I-70 sucks. Oh, the road is okay. The pain and suffering comes from uncooperative drivers. It reminds me of something my grandpappy told me once. He said, “Son, get outta my way!” Those words hang with me, especially as Erifnus and I attempt to share the road with drivers who suffer from stubbornness or unawareness. Especially today.
Driving east past Oak Grove, we moved into the left lane to get around slow traffic. No luck. The passing lane had become a mobile dam, the driver ahead of us had no interest in yielding to our superior speed. It was then that Erifnus reminded me of the road-clearing tactic graciously supplied by the highway department. When a car edges to the shoulder stripe on an interstate, its tires hit a corrugated rumble strip that makes them roar like a foghorn. The rumble strip alerts dialers and texters and sleepy drivers that they’re running off the road.
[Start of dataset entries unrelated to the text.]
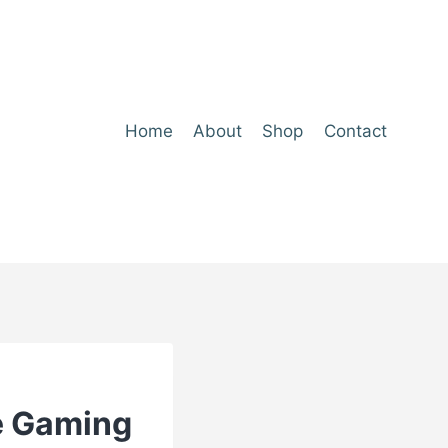
Home
About
Shop
Contact
he Gaming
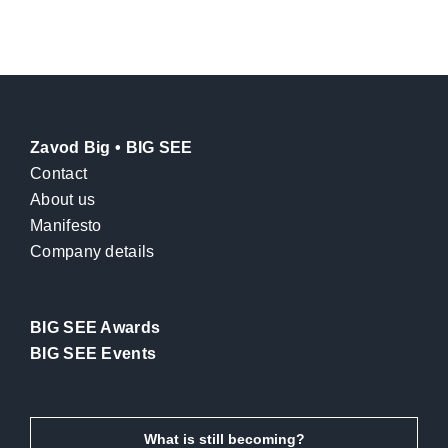
Zavod Big • BIG SEE
Contact
About us
Manifesto
Company details
BIG SEE Awards
BIG SEE Events
What is still becoming?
Erifnus likes it for a different purpose. If we’re stuck behind a car in the passing lane, whether it’s a lane hog or a cellular hellcat, Erifnus instinctively edges toward the shoulder stripe, where the tires play the corrugated highway strip like a tympani. The noise annoys cell phone talkers, who oblige grudgingly and get out of the way so they can once again hear their phone conversation. The noise even unnerves most left lane hogs, who eventually relinquish the lane because they’re unsure of my next move. Hey, I’m not a speed demon, and I’ve only rarely been described as dangerous. I observe the rules, mostly. One of those rules instructs drivers to stay in the right lane except to pass.